Sasaki Associates, Inc.

Kabul Urban Design Framework

The Kabul Urban Design Framework, recipient of a 2020 AIA Award for Regional & Urban Design, was designed by Sasaki to set a vision for the city that is sustainable and resilient, helping to realize the promise of a burgeoning democracy.

Organized around a citywide framework for urban development and growth, as well as corridor designs for two of Kabul’s iconic roads, the plan tackles a host of issues facing the city. In addition, it stretches beyond physical design to affect Kabul’s social fabric, addressing women in the city, higher education opportunities, and the conservation of its culture.

The design-driven agenda faces significant challenges at the metropolitan scale due to the city’s informal development and its population growth of more than 2 million people in just 10 years. The plan’s ambitious growth strategy shifts development away from environmentally sensitive aquifers, restores an agricultural belt, and identifies new locations for education and economic investment. Shaping any development is a series of typologies the team developed that offer context-sensitive design guidelines for the whole city. This blend of site-specific design and guidance affects other areas of the plan, including ways to integrate the informal settlements that exist beyond the city’s borders.

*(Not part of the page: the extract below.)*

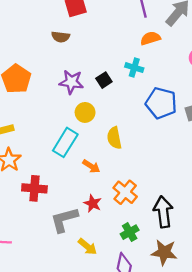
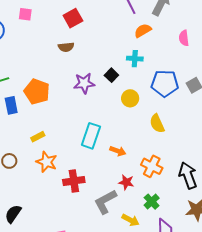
yellow circle: (85, 112) -> (130, 98), moved
yellow semicircle: (114, 138) -> (157, 124), moved
green cross: (130, 232) -> (152, 202), moved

Plans for commercial corridors along Darulaman Road, Afghanistan’s most symbolic road, and Massoud Boulevard, which connects the city to its airport, respond to the surrounding context and cultural history. Along Darulaman, the team repositions the important 6-kilometer corridor as an urban boulevard with three distinct districts, each with their own streetscape and programmatic focus. Given its status as the gateway to the city, Massoud Boulevard represents a change to demonstrate that investment in social infrastructure and the preservation of social anchors can quickly regenerate neighborhoods.

In total, the plan lays out a vision for the sustainable and resilient city Kabul can become. Its implementation represents boundless opportunities for millions of Afghans for generations to come.

Cornell Tech Campus Framework Plan

This master plan for Cornell University’s applied science program, designed by Skidmore, Owings & Merrill in partnership with James Corner Field Operations, also won a 2020 AIA Award for Regional & Urban Design. Envisioned as free of discrete academic departments, the plan establishes an open and collaborative community of designers, engineers, and scientists on a boundary-free, 12.4-acre site woven into the green space of New York’s Roosevelt Island.

The plan emerged from a 2010 competition launched by the New York City Economic Development Corp. that explored whether the creation of an institution could spur economic development. The ambitious challenge carried city-owned land and a $100 million budget. Cornell was one of 27 institutions to respond, ultimately winning with its proposal to create a $2 billion, 2 million-square-foot campus where open spaces would eliminate the boundaries between the academic and commercial worlds.

The campus is organized around a central pedestrian boulevard called Techwalk, which connects the island’s Main Street with Four Freedoms Park. Buildings and outdoor rooms line Techwalk and offer a number of uniquely programmed spaces to support a diverse mix of uses. Every outdoor room boasts views of the Midtown Manhattan and Queens waterfronts and is optimized for its intended use. Apartments, workspaces, restaurants, and outdoor amenities are all mixed together in the plan, while parcels of land shaped by pathways provide ample space for future expansion informed by design briefs that support new program requirements.

Given its location, sustainability was a driving force behind the plan for the campus, and the team took a holistic approach to its design. To protect the campus from rising sea levels, Techwalk rises 5 to 7 feet above the 500-year flood plain elevation. A central utility plant, which includes renewable energy sources such as fuel cells, provides the campus’s electrical spot network system and sits on the site’s highest ridge.

By fundamentally rethinking 21st-century pedagogy, this plan lays out a vision for a new type of educational institution that is fully engaged with the community and surrounding industries. Pedestrian-oriented, dynamic, and sustainable, the envisioned campus is a microcosm of the city itself.